EXERCISE
Every line in the data below that includes "страница" belongs in the answer, copied as it stands.

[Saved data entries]

════

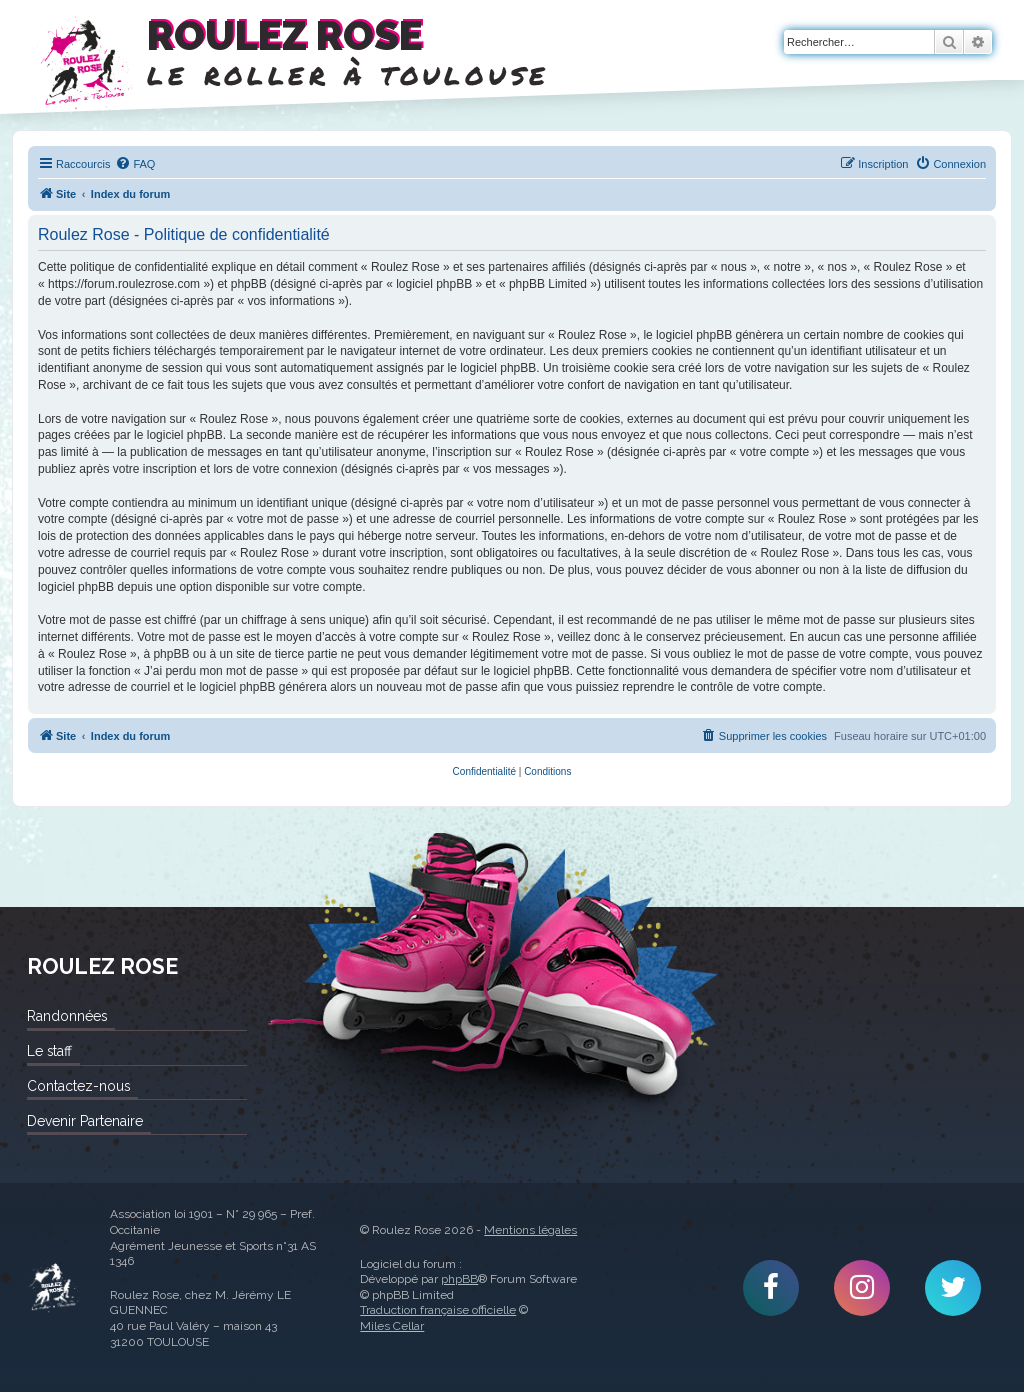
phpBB (459, 1279)
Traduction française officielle (438, 1310)
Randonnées (67, 1016)
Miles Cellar (392, 1326)
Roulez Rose (53, 1287)
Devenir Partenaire (85, 1121)
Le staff (49, 1051)
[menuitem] (135, 164)
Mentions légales (530, 1230)
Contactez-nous (78, 1086)
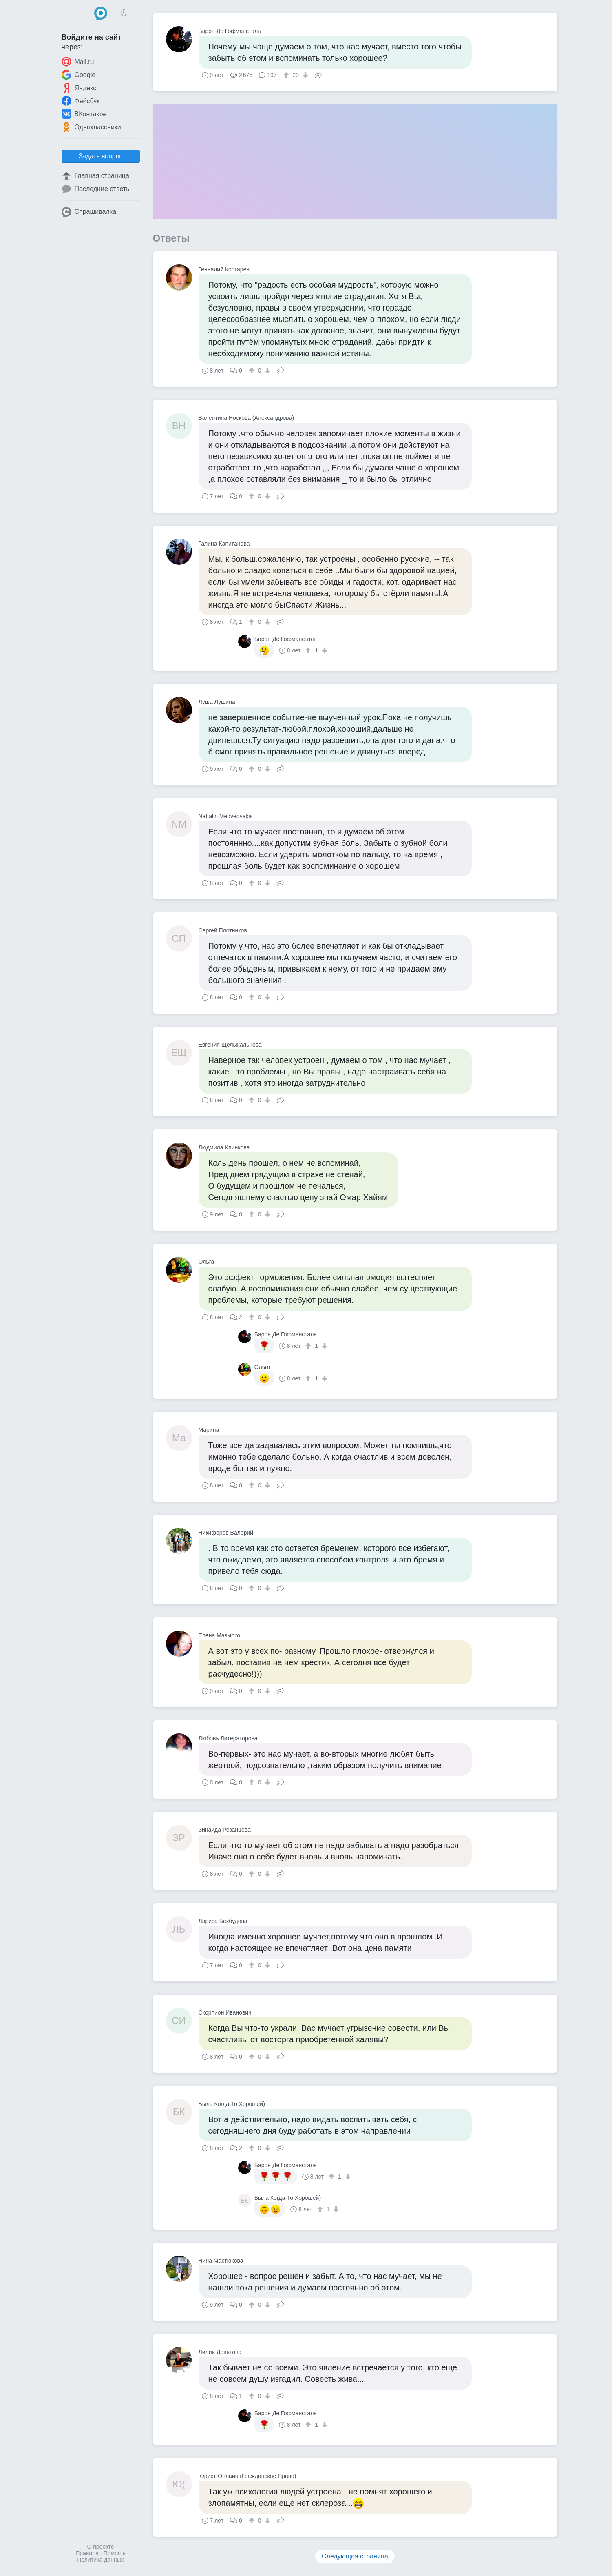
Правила (87, 2553)
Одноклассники (91, 127)
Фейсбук (81, 101)
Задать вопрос (100, 156)
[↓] (304, 75)
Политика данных (100, 2559)
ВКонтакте (84, 114)
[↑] (287, 75)
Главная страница (95, 176)
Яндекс (79, 88)
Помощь (115, 2553)
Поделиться (318, 74)
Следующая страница (355, 2556)
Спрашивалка (89, 212)
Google (79, 75)
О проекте (100, 2546)
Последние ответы (96, 189)
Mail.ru (78, 62)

════

RESULT OF THE TASK
Главная страница (95, 176)
Следующая страница (355, 2556)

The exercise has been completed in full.